--- /dev/null
+==================================
+CephFS Dynamic Metadata Management
+==================================
+Metadata operations usually take up more than 50 percent of all
+file system operations. Also the metadata scales in a more complex
+fashion when compared to scaling storage (which in turn scales I/O
+throughput linearly). This is due to the hierarchical and
+interdependent nature of the file system metadata. So in CephFS,
+the metadata workload is decoupled from data workload so as to
+avoid placing unnecessary strain on the RADOS cluster. The metadata
+is hence handled by a cluster of Metadata Servers (MDSs).
+CephFS distributes metadata across MDSs via `Dynamic Subtree Partitioning <https://ceph.com/wp-content/uploads/2016/08/weil-mds-sc04.pdf>`__.
+
+Dynamic Subtree Partitioning
+----------------------------
+In traditional subtree partitioning, subtrees of the file system
+hierarchy are assigned to individual MDSs. This metadata distribution
+strategy provides good hierarchical locality, linear growth of
+cache and horizontal scaling across MDSs and a fairly good distribution
+of metadata across MDSs.
+
+.. image:: subtree-partitioning.svg
+
+The problem with traditional subtree partitioning is that the workload
+growth by depth (across a single MDS) leads to a hotspot of activity.

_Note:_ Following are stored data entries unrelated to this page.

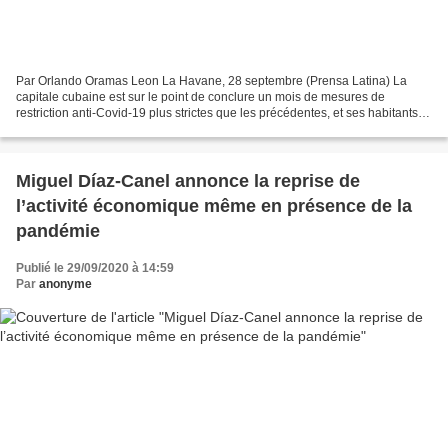
Par Orlando Oramas Leon La Havane, 28 septembre (Prensa Latina) La
capitale cubaine est sur le point de conclure un mois de mesures de
restriction anti-Covid-19 plus strictes que les précédentes, et ses habitants
attendent aujourd’hui des annonces officielles...
Miguel Díaz-Canel annonce la reprise de
l’activité économique même en présence de la
pandémie
Publié le 29/09/2020 à 14:59
Par
anonyme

+This results in lack of vertical scaling and wastage of non-busy resources/MDSs.
+
+This led to the adoption of a more dynamic way of handling
+metadata: Dynamic Subtree Partitioning, where load intensive portions
+of the directory hierarchy from busy MDSs are migrated to non busy MDSs.
+
+This strategy ensures that activity hotspots are relieved as they
+appear and so leads to vertical scaling of the metadata workload in
+addition to horizontal scaling.